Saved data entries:
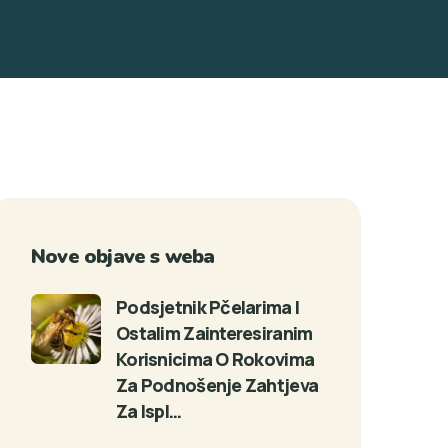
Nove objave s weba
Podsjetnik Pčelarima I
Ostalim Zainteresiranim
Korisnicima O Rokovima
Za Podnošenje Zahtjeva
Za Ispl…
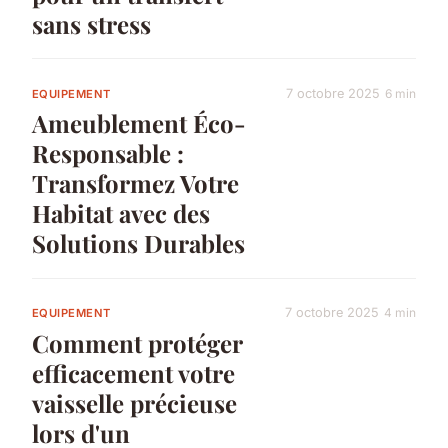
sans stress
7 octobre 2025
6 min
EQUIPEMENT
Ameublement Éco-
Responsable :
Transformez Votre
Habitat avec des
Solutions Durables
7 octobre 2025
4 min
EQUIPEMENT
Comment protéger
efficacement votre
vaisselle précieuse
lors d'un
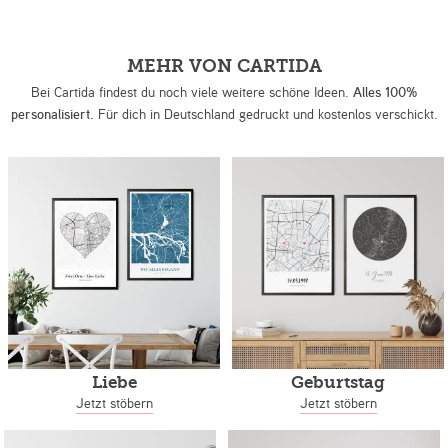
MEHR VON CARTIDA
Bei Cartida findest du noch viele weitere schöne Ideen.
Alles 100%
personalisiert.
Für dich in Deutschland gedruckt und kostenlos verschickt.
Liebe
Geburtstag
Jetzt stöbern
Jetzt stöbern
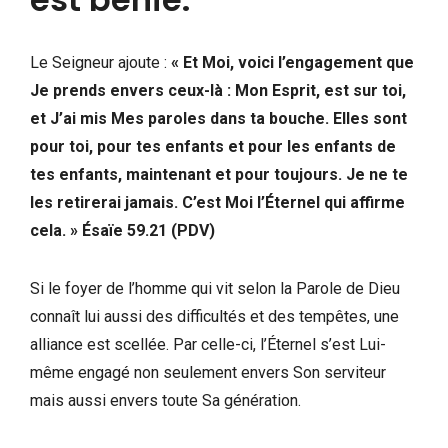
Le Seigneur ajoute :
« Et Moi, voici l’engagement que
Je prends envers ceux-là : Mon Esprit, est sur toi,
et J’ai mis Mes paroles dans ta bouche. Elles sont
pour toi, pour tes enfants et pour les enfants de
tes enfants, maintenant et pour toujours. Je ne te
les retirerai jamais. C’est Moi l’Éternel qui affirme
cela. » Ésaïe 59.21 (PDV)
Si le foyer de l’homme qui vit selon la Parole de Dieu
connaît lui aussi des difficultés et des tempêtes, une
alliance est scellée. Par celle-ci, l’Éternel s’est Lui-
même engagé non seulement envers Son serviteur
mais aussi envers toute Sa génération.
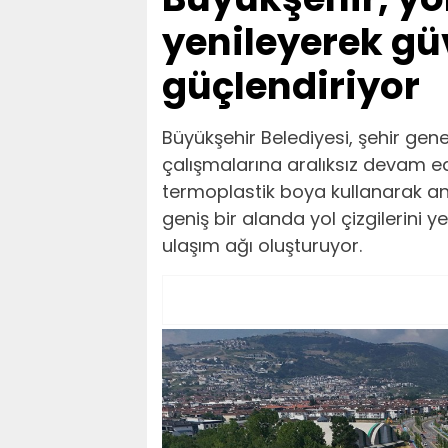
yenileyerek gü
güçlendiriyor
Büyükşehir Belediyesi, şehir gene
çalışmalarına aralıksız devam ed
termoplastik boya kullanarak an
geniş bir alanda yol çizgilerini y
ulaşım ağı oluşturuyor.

**Exercise goal**
Count every line that holds the word "pour" in the entries, and state the result alone.

**Response below**
2